They pump out The Hills and whatever else, get girls to dress up like dolls and tell them that status is derived from what handbag they carry, then take it all away and say;
"Ignore every message that television and advertising has ever tried to sell you or teach you. You are ungrateful and spoilt. Now feel bad about it and we'll film you"
Confusing. I'm not trying to justify the way these girls behave, just pointing out the irony.
I agree with a lot of the criticisms posted hear, but I will say that Amanda did make a good point at the very end of the show when she said that just because people didn't live like we do in America it doesn't mean they are unhappy.
*here... sorry I'm on the verge of falling asleep.
"Spoiled rich girl": 42400 hits on Google.
"Spoiled rich boy": 7590.
"Materialistic girls": 4320
"Materialistic boys": 97
"Materialistic women": 8310
"Materialistic men": 2330
Yep, it's open season on women and girls.
I agree that it would be more interesting television to stick some rich kids (and not just girls) into an underprivileged situation within the US.
However, from a TV exec's standpoint I can see that sticking clueless rich teenagers into inner-city America would be far too dangerous and depressing.
The Masai are freaking awesome though! I would give almost anything (I materially own, probably not a limb...maybe a toe) to go live with them for a week! I'm surprised she doesn't have to drink blood (they mostly subsist off blood and milk). Anyway, yeah the show seems stupid, annoying, and exploitative (like most reality TV), but mostly it makes me jealous. Plus, yeah it's annoying that they are treating these people like a bad thing but I wouldn't feel bad for the Masai.
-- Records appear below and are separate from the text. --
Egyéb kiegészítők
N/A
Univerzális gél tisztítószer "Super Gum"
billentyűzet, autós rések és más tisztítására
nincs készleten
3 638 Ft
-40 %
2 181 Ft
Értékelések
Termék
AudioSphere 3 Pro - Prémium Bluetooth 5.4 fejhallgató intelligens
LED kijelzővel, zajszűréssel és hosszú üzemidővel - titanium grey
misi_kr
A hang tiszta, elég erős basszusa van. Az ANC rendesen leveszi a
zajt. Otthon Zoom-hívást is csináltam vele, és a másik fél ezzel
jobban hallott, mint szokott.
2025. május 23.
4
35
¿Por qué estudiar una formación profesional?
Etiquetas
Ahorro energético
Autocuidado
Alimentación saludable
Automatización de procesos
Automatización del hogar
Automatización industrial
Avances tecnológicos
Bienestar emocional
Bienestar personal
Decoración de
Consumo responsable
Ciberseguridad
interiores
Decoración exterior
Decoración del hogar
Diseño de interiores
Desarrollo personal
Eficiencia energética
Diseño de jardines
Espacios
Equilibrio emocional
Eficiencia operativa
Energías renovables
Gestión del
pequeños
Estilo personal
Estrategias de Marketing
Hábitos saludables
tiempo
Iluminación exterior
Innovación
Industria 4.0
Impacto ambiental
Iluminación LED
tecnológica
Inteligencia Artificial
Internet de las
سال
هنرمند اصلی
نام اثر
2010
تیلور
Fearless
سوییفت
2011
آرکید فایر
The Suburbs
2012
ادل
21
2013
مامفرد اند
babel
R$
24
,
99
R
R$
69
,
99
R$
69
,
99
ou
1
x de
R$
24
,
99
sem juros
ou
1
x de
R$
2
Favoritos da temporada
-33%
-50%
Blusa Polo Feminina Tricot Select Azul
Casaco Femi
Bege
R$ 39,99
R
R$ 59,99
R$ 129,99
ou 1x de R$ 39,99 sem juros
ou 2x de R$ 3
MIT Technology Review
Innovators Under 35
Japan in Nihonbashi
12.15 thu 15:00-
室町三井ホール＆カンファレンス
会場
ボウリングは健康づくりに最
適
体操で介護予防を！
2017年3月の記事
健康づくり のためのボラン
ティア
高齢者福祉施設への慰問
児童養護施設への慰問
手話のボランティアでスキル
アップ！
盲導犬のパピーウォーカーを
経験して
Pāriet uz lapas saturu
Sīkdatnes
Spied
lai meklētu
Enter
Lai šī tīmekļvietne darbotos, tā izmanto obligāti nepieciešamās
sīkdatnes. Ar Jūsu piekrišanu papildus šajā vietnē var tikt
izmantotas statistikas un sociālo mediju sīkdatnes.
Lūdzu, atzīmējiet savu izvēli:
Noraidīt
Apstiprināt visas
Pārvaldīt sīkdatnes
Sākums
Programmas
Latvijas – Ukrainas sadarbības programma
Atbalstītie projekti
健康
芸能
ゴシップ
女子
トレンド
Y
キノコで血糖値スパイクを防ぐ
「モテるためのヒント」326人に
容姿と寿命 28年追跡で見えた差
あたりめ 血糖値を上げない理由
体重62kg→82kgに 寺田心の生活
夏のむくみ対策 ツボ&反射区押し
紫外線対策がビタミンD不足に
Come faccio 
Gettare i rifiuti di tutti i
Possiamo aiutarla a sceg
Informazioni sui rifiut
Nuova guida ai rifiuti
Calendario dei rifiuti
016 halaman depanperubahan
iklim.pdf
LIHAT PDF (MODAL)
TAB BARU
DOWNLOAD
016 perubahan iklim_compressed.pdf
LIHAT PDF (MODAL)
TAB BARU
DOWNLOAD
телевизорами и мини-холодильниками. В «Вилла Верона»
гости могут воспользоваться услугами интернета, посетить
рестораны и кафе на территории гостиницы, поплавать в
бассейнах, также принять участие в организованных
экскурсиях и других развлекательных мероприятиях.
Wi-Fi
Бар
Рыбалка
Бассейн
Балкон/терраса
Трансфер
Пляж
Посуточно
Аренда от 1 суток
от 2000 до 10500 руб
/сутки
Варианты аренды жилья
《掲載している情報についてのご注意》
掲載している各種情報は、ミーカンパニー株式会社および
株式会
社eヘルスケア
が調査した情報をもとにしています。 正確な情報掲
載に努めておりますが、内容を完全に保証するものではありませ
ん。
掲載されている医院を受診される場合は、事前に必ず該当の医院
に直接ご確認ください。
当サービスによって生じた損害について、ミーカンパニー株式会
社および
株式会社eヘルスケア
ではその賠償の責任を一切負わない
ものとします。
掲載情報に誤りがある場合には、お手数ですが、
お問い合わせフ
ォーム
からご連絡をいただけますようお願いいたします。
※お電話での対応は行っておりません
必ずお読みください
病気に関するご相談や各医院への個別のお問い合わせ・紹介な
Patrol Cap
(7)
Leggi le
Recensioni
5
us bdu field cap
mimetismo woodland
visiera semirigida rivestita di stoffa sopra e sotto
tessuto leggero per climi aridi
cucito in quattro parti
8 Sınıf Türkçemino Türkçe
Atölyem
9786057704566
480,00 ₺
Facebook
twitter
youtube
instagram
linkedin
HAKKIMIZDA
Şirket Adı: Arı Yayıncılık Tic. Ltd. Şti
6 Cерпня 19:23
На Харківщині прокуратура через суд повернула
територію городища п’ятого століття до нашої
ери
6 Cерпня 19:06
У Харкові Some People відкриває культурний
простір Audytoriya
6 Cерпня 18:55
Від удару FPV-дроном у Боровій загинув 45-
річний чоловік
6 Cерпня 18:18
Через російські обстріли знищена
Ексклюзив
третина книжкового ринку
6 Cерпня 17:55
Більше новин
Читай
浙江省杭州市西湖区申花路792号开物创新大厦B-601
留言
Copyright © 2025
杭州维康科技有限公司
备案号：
They are not naive (almost any movie or show with Africans in it have Masai) and so probably know the show is lame and are just getting some entertainment and money from the whole event.
Yes! Conversely, wouldn't it be far more interesting to take some poor American kid, who would not otherwise have the financial opportunity to travel and see other cultures, to live with the Masai for a week? It is an awesome opportunity, so why waste it on the rich?
@sal: Is it not ironic that these girls are simply behaving in their every day lives in the way that advertising and tv programs want them to?
That's exactly why the tabloids delight in tearing down Britney, Lindsey, Paris, et al.
They are pushed into and praised for behaving a certain way, and then they are torn down with such savage glee its sickening.
Now, I'm not saying these girls are angels or even good role models.
What I mean is that there is truly no safe way for a woman to "be;" you are always too much or not enough of something.
sal and wickendwench, excellent point.
no woman can every really win this game.
Zoray - AGREED!
I would LOVE to see a show that was the anti-matter of this c**p.
Take a less advantaged kid ( male or female, American or wherever) picked because they are *trying hard* with what they have and give them a week or two of all the money and resources that a TV show is squandering on this bilge.
Like - just for episode one? (Just since we seem to be doing Masi here ) Pick a Masi girl that is the top of her high school class and let her plan a week of going wherever in the world she wants and meeting all the people she thinks she could learn from. Then - on the last day - let her pass on the impressions and what she has learned from the week. ( or whatever)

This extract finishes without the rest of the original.